En 1993, Donald Marshall, un pêcheur micmac, est arrêté pour avoir pêché l’anguille sans permis. Il conteste les accusations en revendiquant les droits découlant des Peace and Friendship Treaties de 1760-1761, qui reconnaissent le droit des Micmacs de pêcher de revendre le produit de leur pêche. La Cour suprême donnera raison à Marshall en 1999, affirmant le droit des Micmacs de pêcher selon leurs termes, de façon à en tirer un « moderate livelihood », un revenu raisonnable. Cela n’a pas empêché les inspecteurs de Pêches et Océans d’agresser en pleine mer les pêcheurs d’Esgenoopetitj quelques mois après la publication de la décision.
Le mépris du gouvernement canadien
Ces événements sont une illustration éclatante de l’opposition et du mépris du gouvernement canadien lorsque les peuples autochtones exercent, sans attendre qu’on les réglemente et les circonscrive, des droits pourtant reconnus par les traités conclus avec la Couronne britannique aux premiers instants de la colonisation. « L’honneur de la Couronne est toujours en jeu dans le cadre de ses rapports avec les peuples autochtones », écrit la Cour suprême dans Marshall. L’État canadien ne manque jamais de décevoir à ce chapitre. Comment ose-t-il déshonorer son souverain, se demande-t-on le sourire en coin ?

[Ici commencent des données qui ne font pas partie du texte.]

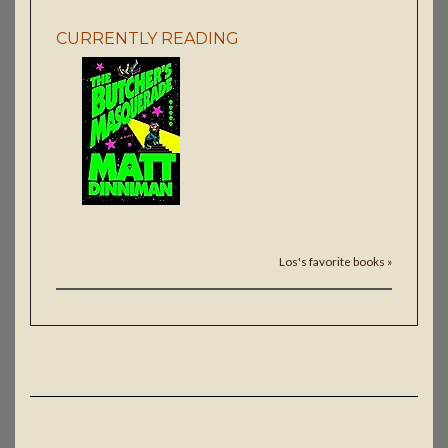
CURRENTLY READING
Los's favorite books »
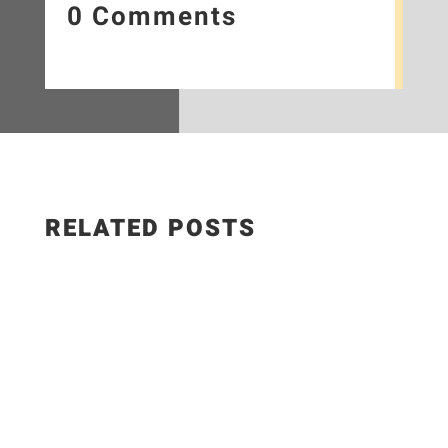
0 Comments
RELATED POSTS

C’est peut-être avec la même pointe d’ironie qu’Arthur Noskey, grand chef de la nation Loon River en Alberta, en appelle aujourd’hui à l’intervention de la reine Elizabeth II en faveur des pêcheurs micmacs de la nation Sipekne’katik en Nouvelle-Écosse, lesquels subissent depuis des semaines les attaques haineuses de pêcheurs allochtones pour avoir lancé, en septembre, une entreprise de pêche autogérée dans baie de Saint Mary.

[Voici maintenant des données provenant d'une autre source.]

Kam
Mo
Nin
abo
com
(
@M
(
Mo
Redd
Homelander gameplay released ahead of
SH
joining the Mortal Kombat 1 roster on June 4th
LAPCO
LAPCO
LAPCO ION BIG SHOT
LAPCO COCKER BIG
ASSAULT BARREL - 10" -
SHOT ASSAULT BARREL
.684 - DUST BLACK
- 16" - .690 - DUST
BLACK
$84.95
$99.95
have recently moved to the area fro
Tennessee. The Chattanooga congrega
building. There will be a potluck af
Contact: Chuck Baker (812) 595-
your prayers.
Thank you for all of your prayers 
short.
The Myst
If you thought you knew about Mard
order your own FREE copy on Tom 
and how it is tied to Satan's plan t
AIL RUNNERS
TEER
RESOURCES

Vingt ans après les événements d’Esgnoopetitj et l’arrêt Marshall, l’histoire se répète : la même violence, la même indifférence. Les affrontements s’intensifient, au point où, le 14 octobre, une foule de pêcheurs blancs a pris d’assaut un entrepôt de homards de West Pubnico, alors que deux pêcheurs micmacs se trouvaient à l’intérieur.
Le journal indépendant Ku’ku’kwes a rapporté que la police serait intervenue deux heures après l’appel au 911 fait par Jason Marr alors qu’il était coincé dans l’entrepôt et que la foule jetait des roches dans les fenêtres et incendiait son véhicule, garé devant l’entrepôt.

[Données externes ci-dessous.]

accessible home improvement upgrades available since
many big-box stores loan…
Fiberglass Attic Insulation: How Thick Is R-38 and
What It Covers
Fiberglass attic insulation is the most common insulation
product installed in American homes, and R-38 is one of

On dit que la pêche hors saison menace les stocks de homards. La pêche micmaque est pourtant organisée selon le principe du Netukulimk, qui ordonne des pratiques respectueuses de la nature, qui limitent l’exploitation commerciale aux besoins de la communauté. On limite aussi les permis accordés, le nombre de cages par embarcation…
La colère et l’injustice
Mais les faits ne suffisent pas à apaiser la colère de ceux qui sont soumis à la réglementation gouvernementale, et le sentiment d’injustice se transforme en venin raciste, en gestes haineux.
En filigrane, on devine cependant le désarroi de ces pêcheurs, qui subissent les contrecoups des grandes pêcheries commerciales qui, elles, détruisent bel et bien les écosystèmes et appauvrissent les petits exploitants, sous le regard bienveillant du gouvernement canadien, qui place toujours les intérêts de la grande industrie au-dessus de tous les autres.
On reconnaît bien là le programme extractiviste canadien : colonialisme et capitalisme ont toujours avancé de pair, avec la complicité du bras armé de l’État — qui réprime ou ferme les yeux, selon le cas. C’était vrai lorsqu’il s’agissait, l’hiver dernier, d’envoyer l’armée pour assurer le passage d’un pipeline sur le territoire de la nation Wet’suwet’en.
C’est vrai lorsqu’il s’agit de laisser libre cours aux gestes haineux perpétrés contre des pêcheurs micmacs par des gens qui, bien que cela n’excuse rien, subissent aussi une dépossession d’un autre ordre. Préserver « l’honneur de la Couronne », disait-on ? Peut-être faudrait-il admettre l’évidence : le projet colonial n’a aucun honneur à défendre, puisqu’il n’a jamais reposé sur autre chose que le pillage, la violence et l’exploitation.